In this book, the one you hold in your hand, you have the spirit of a place. The sky like the geography, is exact and exactly here. Algonquin Park, Lake Victoria, the forest and the water partake of the lovely particulars of the soul of a place, the spirit of a locale. Location. A place of places. Is it the eye that captures the object, or the object that captures the eye? Something of the personality of the viewer inhabits the landscape becoming a revelation, a revealed object of studied attention. Good for you, Richard M. Grove. Tai, my friend, I see what you see. A glimpse of grace. Rare and precious. Essential quiescent.
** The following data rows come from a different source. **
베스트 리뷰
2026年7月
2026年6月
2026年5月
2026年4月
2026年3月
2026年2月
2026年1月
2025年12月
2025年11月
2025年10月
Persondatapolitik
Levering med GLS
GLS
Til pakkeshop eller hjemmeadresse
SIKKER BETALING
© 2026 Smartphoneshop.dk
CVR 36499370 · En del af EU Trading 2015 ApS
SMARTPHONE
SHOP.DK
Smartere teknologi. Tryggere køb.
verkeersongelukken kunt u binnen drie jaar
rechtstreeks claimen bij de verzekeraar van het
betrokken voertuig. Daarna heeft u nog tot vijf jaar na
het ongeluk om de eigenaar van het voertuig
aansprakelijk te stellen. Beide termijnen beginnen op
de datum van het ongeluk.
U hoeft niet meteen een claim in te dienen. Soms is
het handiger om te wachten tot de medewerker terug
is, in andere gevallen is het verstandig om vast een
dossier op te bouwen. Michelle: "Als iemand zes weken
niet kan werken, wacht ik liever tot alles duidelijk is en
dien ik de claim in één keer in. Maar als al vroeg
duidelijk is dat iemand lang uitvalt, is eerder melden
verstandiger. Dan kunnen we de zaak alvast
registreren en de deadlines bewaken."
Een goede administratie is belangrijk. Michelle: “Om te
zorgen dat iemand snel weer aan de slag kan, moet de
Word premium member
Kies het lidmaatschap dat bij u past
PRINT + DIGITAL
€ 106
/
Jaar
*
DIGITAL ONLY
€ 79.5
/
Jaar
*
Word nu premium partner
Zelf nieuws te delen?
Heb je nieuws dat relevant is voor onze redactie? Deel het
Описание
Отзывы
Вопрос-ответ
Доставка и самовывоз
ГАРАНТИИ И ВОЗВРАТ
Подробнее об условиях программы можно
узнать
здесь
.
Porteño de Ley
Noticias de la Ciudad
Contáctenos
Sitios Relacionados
Something we would not have without you.
John B. Lee,
Poet Laureate of the city of Brantford
and of Norfolk County
Windows to Madawaska
I live in Cuba, far from Camp Madawaska, in a different landscape and culture. As a visitor to Canada I have had only a small glimpse of the wonderment that Tai is presenting in this precious book. For me, this book opens two windows to this magical place. One is visual, artistically designed. The photographic images of Camp Madawaska and Victoria Lake bears the imprint of the artist-photographer, the transcendent sense of the man who was there when light was captured in its magnificence. Tai was not alone in that moment he shot each picture. Besides his vast experience as a photographer his visual acuity was also steered by his profound spirituality, which allows him to spot sites in which light, shadows, shapes and colours organize patterns of natural harmony.
The other window to this northern wilderness is opened by a different form of art, closer to the bone, that of the word. Here I find the poet in his full maturity, when soul and mind dwell under summer trees and bear witness of the landscape. There are haikus that match what Tai’s pictures have frozen in beauty in a fluid parallelism that provides unified meaning to the overall statement made by the book. There are special moments when nature is humanized by the poet’s wish to return to the bliss of simply being, as represented in his poem entitled “I Would Be Happy” where he takes the reader from leaf to grass to bug to rain, and back to earth. As we progress on this walk by the lakeshore, through the woods and over the lake we discover that it is humans who make Camp Madawaska Lodge special as found in his poem entitled, “The People of Madawaska Lodge”, this warmth is genuine.
Perhaps the greatest discovery was to find universals, both in pictures and in poems. Here in the Caribbean, on an island with no winter and few running fresh rivers, we also have those brilliant warm grasses; and from his poem “The Dimming Hour” the silence that lasts “till the cricket filled hours of black”. So far, so close we are. Thank you, Tai for this magnificent reminder.